I am going over some ancient 1975 Basic code and found what looks like a keyword in the line:
ENTER #P,B2,B1,C$
.
I know that B2
, B1
and C$
are all variables, and though it would not make sense P
may be a variable also.
Does anyone know what the ENTER
keyword is and what these parameters refer to?
Thanks in advance.
The ENTER statement is extraordinarily obscure; it does not appear in either the first or third editions of David Lien’s BASIC Handbooks, for example.
By searching on “ENTER #P” I was able to find one BASIC variant that does include it: HP 2000/Access BASIC. This particular manual is dated September 1975, so it fits loosely with the date of the program you’re looking at.
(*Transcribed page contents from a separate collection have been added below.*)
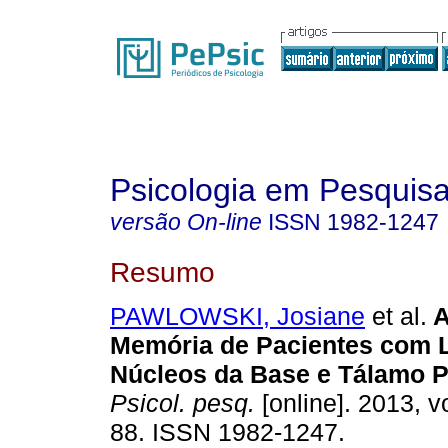
Psicologia em Pesquis
versão On-line
ISSN
1982-1247
Resumo
PAWLOWSKI, Josiane
et al.
A
Memória de Pacientes com 
Núcleos da Base e Tálamo 
Psicol. pesq.
[online]. 2013, vo
88. ISSN 1982-1247.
In HP 2000/Access BASIC (pages 2-15 and 11-33 of the manual), the ENTER statement is a variation of INPUT, one that provides no prompt and also stores more information about how and where the input was provided. The significance of the pound sign (#) is that it assigns the user port number to that variable. In your case, the “user port number” is assigned to the variable P
.
In your example:
P
will be assigned the user port number.B2
is the number of seconds the user has to respond. If the user does not respond, the value returned will be -256; -257 and -258 are error conditions.B1
is the number of seconds the user actually took to respond.C$
is the variable which will be assigned the value the user enters, if they enter it in the appropriate time.The “user port number” does not appear to be defined in the manual; however, contextually it appears to be the port on which the user is logged into the system. It can be a number “in the range from 0 to 31.” The port number appears to be mainly, or only, used for logging purposes. I don’t see anywhere in the manual where the port number can be targeted by the BASIC program.
From the manual:
The ENTER statement provides the program with more control over the input operation. The statement can limit the amount of time allowed to respond with data, provide the program with the actual time taken to respond, indicate whether the data was acceptable, and return the port number of the user's terminal. The port number can be obtained separately, without involving the user at all, or together with a single data value. Data can also be requested without asking for the port number. If a number sign (#) follows the keyword ENTER, then the variable it precedes is assigned the user port number (an integer in the range 0 to 31). Otherwise (or following the port return variable) the first expression is evaluated and rounded to an integer (which must be in the range 1 to 255) specifying the number of seconds permitted the user to respond. No prompt is printed, the program must notify the user that input is expected by a message in a preceding PRINT statement. The variable following the expression is set to the approximate time, in seconds, that the user took to respond. If the constant was not legal, the time is negated. If the allotted time has elapsed, the value -256 is returned; the values -257 and -258 indicate a transmission problem occurred and the user should be asked to respond again. The last variable in the list is assigned the single value which the user is expected to enter. Unlike the INPUT statement, ENTER does not respond to the return (which completes the user's answer) with a line feed.
Examples:
10 ENTER #P
20 ENTER 255,R,A
30 ENTER #P,T1,R,A(I)
Fortunately P
is the variable used for the port number in this example as it is in yours; otherwise, the search would not have found this manual.